» **WHAT IS BEING ASKED**:
The data must be written out once more, precisely as given.

» **DATA LISTING**:
┄┄┄┄┄┄┄┄┄┄┄┄┄┄┄┄┄┄┄┄

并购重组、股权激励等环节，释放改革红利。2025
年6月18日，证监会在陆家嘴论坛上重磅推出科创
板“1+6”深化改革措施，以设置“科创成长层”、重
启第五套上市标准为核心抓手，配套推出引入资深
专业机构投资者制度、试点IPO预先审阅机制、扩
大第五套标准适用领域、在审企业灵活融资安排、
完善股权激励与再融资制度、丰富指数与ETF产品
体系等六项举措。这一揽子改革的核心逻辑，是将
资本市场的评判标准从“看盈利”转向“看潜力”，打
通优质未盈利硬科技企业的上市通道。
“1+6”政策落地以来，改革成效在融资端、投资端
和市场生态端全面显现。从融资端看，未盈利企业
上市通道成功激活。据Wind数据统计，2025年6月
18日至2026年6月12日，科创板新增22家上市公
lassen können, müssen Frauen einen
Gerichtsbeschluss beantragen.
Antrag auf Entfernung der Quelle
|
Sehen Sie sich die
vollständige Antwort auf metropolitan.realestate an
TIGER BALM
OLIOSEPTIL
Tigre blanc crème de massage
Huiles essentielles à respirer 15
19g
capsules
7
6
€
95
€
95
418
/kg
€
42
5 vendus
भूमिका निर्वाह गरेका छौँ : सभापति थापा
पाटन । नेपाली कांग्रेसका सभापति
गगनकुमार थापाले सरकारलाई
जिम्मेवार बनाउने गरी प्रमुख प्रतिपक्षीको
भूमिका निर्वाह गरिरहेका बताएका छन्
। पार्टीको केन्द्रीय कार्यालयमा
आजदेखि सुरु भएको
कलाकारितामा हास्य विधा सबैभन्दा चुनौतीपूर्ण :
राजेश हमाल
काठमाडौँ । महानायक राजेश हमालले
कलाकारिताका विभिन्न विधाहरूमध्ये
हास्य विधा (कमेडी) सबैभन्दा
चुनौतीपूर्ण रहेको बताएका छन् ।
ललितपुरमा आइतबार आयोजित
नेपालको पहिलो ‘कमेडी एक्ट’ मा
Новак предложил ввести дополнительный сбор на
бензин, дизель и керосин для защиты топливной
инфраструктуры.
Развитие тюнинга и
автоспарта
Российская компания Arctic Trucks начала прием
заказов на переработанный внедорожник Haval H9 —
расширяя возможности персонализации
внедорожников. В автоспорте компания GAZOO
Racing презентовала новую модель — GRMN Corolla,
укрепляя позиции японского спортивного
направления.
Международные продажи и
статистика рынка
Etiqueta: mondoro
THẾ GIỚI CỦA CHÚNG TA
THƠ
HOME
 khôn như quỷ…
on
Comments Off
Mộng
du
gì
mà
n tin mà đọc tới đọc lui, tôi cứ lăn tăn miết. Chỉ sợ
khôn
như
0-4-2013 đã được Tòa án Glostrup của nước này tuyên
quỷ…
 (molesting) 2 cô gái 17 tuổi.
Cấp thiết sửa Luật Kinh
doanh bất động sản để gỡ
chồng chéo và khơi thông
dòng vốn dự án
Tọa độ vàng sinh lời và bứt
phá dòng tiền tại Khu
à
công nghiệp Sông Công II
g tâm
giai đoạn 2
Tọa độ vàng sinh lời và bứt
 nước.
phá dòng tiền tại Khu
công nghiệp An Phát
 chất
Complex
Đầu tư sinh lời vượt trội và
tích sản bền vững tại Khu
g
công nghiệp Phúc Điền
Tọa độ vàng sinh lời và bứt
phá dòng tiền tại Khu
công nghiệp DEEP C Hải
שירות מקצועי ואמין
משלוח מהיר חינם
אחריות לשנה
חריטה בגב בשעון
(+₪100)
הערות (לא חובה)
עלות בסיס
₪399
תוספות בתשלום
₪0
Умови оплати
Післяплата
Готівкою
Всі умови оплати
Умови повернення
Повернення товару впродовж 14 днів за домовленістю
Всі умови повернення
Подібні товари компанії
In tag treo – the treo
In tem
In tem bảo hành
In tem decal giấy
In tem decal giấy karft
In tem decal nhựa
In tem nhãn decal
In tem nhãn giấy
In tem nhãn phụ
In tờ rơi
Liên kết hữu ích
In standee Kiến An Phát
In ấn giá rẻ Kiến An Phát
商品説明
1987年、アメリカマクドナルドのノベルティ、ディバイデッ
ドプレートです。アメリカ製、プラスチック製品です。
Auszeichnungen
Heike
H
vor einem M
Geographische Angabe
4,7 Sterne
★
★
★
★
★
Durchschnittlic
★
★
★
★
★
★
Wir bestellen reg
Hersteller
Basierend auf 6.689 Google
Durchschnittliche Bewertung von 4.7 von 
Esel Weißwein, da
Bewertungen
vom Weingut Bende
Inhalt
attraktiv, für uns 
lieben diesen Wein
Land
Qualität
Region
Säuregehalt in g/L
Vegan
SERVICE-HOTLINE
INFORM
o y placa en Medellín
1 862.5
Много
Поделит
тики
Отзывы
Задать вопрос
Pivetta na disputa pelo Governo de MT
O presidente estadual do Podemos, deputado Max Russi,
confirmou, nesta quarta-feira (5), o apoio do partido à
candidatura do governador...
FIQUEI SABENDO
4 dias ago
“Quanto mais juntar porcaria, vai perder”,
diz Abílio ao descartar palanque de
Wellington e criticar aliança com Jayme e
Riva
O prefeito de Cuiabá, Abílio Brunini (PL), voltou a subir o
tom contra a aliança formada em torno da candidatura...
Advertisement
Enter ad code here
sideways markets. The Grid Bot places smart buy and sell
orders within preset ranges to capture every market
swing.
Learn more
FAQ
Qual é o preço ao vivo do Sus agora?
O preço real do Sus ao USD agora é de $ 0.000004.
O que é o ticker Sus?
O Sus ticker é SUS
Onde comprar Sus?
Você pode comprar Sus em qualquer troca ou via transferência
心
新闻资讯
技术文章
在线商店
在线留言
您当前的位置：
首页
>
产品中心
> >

┄┄┄┄┄┄┄┄┄┄┄┄┄┄┄┄┄┄┄┄

» **PROBLEM SOLUTION**:
并购重组、股权激励等环节，释放改革红利。2025
年6月18日，证监会在陆家嘴论坛上重磅推出科创
板“1+6”深化改革措施，以设置“科创成长层”、重
启第五套上市标准为核心抓手，配套推出引入资深
专业机构投资者制度、试点IPO预先审阅机制、扩
大第五套标准适用领域、在审企业灵活融资安排、
完善股权激励与再融资制度、丰富指数与ETF产品
体系等六项举措。这一揽子改革的核心逻辑，是将
资本市场的评判标准从“看盈利”转向“看潜力”，打
通优质未盈利硬科技企业的上市通道。
“1+6”政策落地以来，改革成效在融资端、投资端
和市场生态端全面显现。从融资端看，未盈利企业
上市通道成功激活。据Wind数据统计，2025年6月
18日至2026年6月12日，科创板新增22家上市公
lassen können, müssen Frauen einen
Gerichtsbeschluss beantragen.
Antrag auf Entfernung der Quelle
|
Sehen Sie sich die
vollständige Antwort auf metropolitan.realestate an
TIGER BALM
OLIOSEPTIL
Tigre blanc crème de massage
Huiles essentielles à respirer 15
19g
capsules
7
6
€
95
€
95
418
/kg
€
42
5 vendus
भूमिका निर्वाह गरेका छौँ : सभापति थापा
पाटन । नेपाली कांग्रेसका सभापति
गगनकुमार थापाले सरकारलाई
जिम्मेवार बनाउने गरी प्रमुख प्रतिपक्षीको
भूमिका निर्वाह गरिरहेका बताएका छन्
। पार्टीको केन्द्रीय कार्यालयमा
आजदेखि सुरु भएको
कलाकारितामा हास्य विधा सबैभन्दा चुनौतीपूर्ण :
राजेश हमाल
काठमाडौँ । महानायक राजेश हमालले
कलाकारिताका विभिन्न विधाहरूमध्ये
हास्य विधा (कमेडी) सबैभन्दा
चुनौतीपूर्ण रहेको बताएका छन् ।
ललितपुरमा आइतबार आयोजित
नेपालको पहिलो ‘कमेडी एक्ट’ मा
Новак предложил ввести дополнительный сбор на
бензин, дизель и керосин для защиты топливной
инфраструктуры.
Развитие тюнинга и
автоспарта
Российская компания Arctic Trucks начала прием
заказов на переработанный внедорожник Haval H9 —
расширяя возможности персонализации
внедорожников. В автоспорте компания GAZOO
Racing презентовала новую модель — GRMN Corolla,
укрепляя позиции японского спортивного
направления.
Международные продажи и
статистика рынка
Etiqueta: mondoro
THẾ GIỚI CỦA CHÚNG TA
THƠ
HOME
 khôn như quỷ…
on
Comments Off
Mộng
du
gì
mà
n tin mà đọc tới đọc lui, tôi cứ lăn tăn miết. Chỉ sợ
khôn
như
0-4-2013 đã được Tòa án Glostrup của nước này tuyên
quỷ…
 (molesting) 2 cô gái 17 tuổi.
Cấp thiết sửa Luật Kinh
doanh bất động sản để gỡ
chồng chéo và khơi thông
dòng vốn dự án
Tọa độ vàng sinh lời và bứt
phá dòng tiền tại Khu
à
công nghiệp Sông Công II
g tâm
giai đoạn 2
Tọa độ vàng sinh lời và bứt
 nước.
phá dòng tiền tại Khu
công nghiệp An Phát
 chất
Complex
Đầu tư sinh lời vượt trội và
tích sản bền vững tại Khu
g
công nghiệp Phúc Điền
Tọa độ vàng sinh lời và bứt
phá dòng tiền tại Khu
công nghiệp DEEP C Hải
שירות מקצועי ואמין
משלוח מהיר חינם
אחריות לשנה
חריטה בגב בשעון
(+₪100)
הערות (לא חובה)
עלות בסיס
₪399
תוספות בתשלום
₪0
Умови оплати
Післяплата
Готівкою
Всі умови оплати
Умови повернення
Повернення товару впродовж 14 днів за домовленістю
Всі умови повернення
Подібні товари компанії
In tag treo – the treo
In tem
In tem bảo hành
In tem decal giấy
In tem decal giấy karft
In tem decal nhựa
In tem nhãn decal
In tem nhãn giấy
In tem nhãn phụ
In tờ rơi
Liên kết hữu ích
In standee Kiến An Phát
In ấn giá rẻ Kiến An Phát
商品説明
1987年、アメリカマクドナルドのノベルティ、ディバイデッ
ドプレートです。アメリカ製、プラスチック製品です。
Auszeichnungen
Heike
H
vor einem M
Geographische Angabe
4,7 Sterne
★
★
★
★
★
Durchschnittlic
★
★
★
★
★
★
Wir bestellen reg
Hersteller
Basierend auf 6.689 Google
Durchschnittliche Bewertung von 4.7 von 
Esel Weißwein, da
Bewertungen
vom Weingut Bende
Inhalt
attraktiv, für uns 
lieben diesen Wein
Land
Qualität
Region
Säuregehalt in g/L
Vegan
SERVICE-HOTLINE
INFORM
o y placa en Medellín
1 862.5
Много
Поделит
тики
Отзывы
Задать вопрос
Pivetta na disputa pelo Governo de MT
O presidente estadual do Podemos, deputado Max Russi,
confirmou, nesta quarta-feira (5), o apoio do partido à
candidatura do governador...
FIQUEI SABENDO
4 dias ago
“Quanto mais juntar porcaria, vai perder”,
diz Abílio ao descartar palanque de
Wellington e criticar aliança com Jayme e
Riva
O prefeito de Cuiabá, Abílio Brunini (PL), voltou a subir o
tom contra a aliança formada em torno da candidatura...
Advertisement
Enter ad code here
sideways markets. The Grid Bot places smart buy and sell
orders within preset ranges to capture every market
swing.
Learn more
FAQ
Qual é o preço ao vivo do Sus agora?
O preço real do Sus ao USD agora é de $ 0.000004.
O que é o ticker Sus?
O Sus ticker é SUS
Onde comprar Sus?
Você pode comprar Sus em qualquer troca ou via transferência
心
新闻资讯
技术文章
在线商店
在线留言
您当前的位置：
首页
>
产品中心
> >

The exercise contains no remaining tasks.